As for that lifespan, conventional chickens in a factory egg farm are usually killed when they are just under a year, at the end of their peak production time. But the Helmers, who raise heritage breeds like Chanteclers (also bred by Delaney Zayak and Alisha Dick at Ice Cap Organics), have had them live seven years.

Throughout that lifetime, it's how the chicken is raised and what they eat that makes a good egg. Yes, the breed counts, to a point. But as Jennie and Sarah McMillan at Pemberton's Rootdown Organics both point out, it's chickens scratching around on the ground eating "insects and green stuff" that makes for a nice deep yellow yolk that stands up, and an equally firm white (the clear stuff around the yolk, more technically known as albumen).

Beware old eggs: you'll know right away for the yolks and whites will be runny like water. And don't be fooled by commercial egg tricks-of-the-trade, like adding "nature-identical" carotenoids (found in plants) such as apo-ester and canthaxanthin to feed to make the yolks yellower, without the best practices that back up the optics.

As for eggs raised from scratch, so to speak, other than local farmers' markets, where you'll find Rootdown eggs this summer, no one in Pemberton sells eggs commercially because it's a tough go. Most people resist paying $6 a dozen — which barely covers costs for ground-scratching chickens — when they can grab a dozen on sale for $1.99 at a big box store.

But what do you get for your two bucks?

Not exactly the beauty of a farm-fresh egg simply done up like this: "I think my favourite way is poaching," says Sarah. "I love — love — a runny yolk! If you can pop an egg in your mouth and bite it, and get that spurt of yolk through your mouth, I love that so much."

Here's a tip from Sarah: you can poach a perfect egg, as above, without a fancy-pants egg poacher. Just get a medium-sized pot, fill it as full as you can with water, bring it to a rolling boil and drop in your good eggs for two minutes. That's it. A good, firm fresh egg will hang together without its shell, and a bigger pot means the whites won't mix.

Jennie takes hers simple, too: soft-boiled at two and a half minutes is perfect, with the egg in the pot of water from the start.

But if you're like most Whistlerites, chances are you often take your eggs at a place like the aforementioned Southside Diner, where they figure that sous chef Charles "Chucky" Cadrin-Ouzilleau has cracked 600,000 eggs in his six years of doing breakfasts.

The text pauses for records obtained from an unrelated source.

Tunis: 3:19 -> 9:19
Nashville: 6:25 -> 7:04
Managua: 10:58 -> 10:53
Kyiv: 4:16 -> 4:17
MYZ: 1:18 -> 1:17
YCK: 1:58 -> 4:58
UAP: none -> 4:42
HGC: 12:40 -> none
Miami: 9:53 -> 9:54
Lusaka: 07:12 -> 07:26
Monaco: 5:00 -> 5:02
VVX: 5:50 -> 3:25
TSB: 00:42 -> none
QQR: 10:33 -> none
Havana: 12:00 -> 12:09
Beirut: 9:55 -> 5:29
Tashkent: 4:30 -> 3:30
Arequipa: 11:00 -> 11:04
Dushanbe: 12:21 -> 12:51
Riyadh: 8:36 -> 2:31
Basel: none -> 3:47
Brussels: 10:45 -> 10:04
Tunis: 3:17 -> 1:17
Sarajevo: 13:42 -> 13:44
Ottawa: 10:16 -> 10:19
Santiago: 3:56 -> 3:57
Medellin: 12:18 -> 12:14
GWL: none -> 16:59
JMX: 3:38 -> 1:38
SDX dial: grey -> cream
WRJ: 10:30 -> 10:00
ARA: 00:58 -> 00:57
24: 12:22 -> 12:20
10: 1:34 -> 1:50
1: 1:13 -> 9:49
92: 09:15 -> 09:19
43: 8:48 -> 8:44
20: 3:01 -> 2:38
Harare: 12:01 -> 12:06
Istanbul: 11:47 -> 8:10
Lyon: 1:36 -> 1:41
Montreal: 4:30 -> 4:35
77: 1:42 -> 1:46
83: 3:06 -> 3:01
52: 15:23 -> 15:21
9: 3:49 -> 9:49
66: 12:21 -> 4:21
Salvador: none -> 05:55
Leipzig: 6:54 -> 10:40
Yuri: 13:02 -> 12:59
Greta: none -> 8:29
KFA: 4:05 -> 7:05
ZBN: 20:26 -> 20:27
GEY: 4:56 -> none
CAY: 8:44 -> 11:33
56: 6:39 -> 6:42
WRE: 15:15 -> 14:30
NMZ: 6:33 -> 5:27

They're going to buy him a T-shirt when he hits a million.

There the B.E.L.T.C.H is the top egg seller, a fried egg sandwich with cheese, bacon, ham, lettuce and tomato.

Over at the Wild Wood Restaurant, where they go through 1,500–2,000 eggs a week, the classic is the No. 1 choice: two eggs any style with a side of bacon or the like, as you like.

It strikes me as grand that both restaurants serve breakfast dishes until nearly suppertime — only at Whistler, you say, where all that partying needs a next-day mop-up.

"Absolutely!" says Wild Wood's head chef Cameron Hill. "That's why on Sundays we've got a big line-up and everyone is wearing their glasses, hung over, drinking their Caesars."

Or just cut to the chase at Southside and order The Sketcher — a triple Caesar with a hard-boiled egg, slice of bacon and piece of white toast on the side. According to the menu note, it's great for hangovers, says Les, as he gets them all the time.

Glenda Bartosh is an award-winning freelance writer who loves eggs for supper.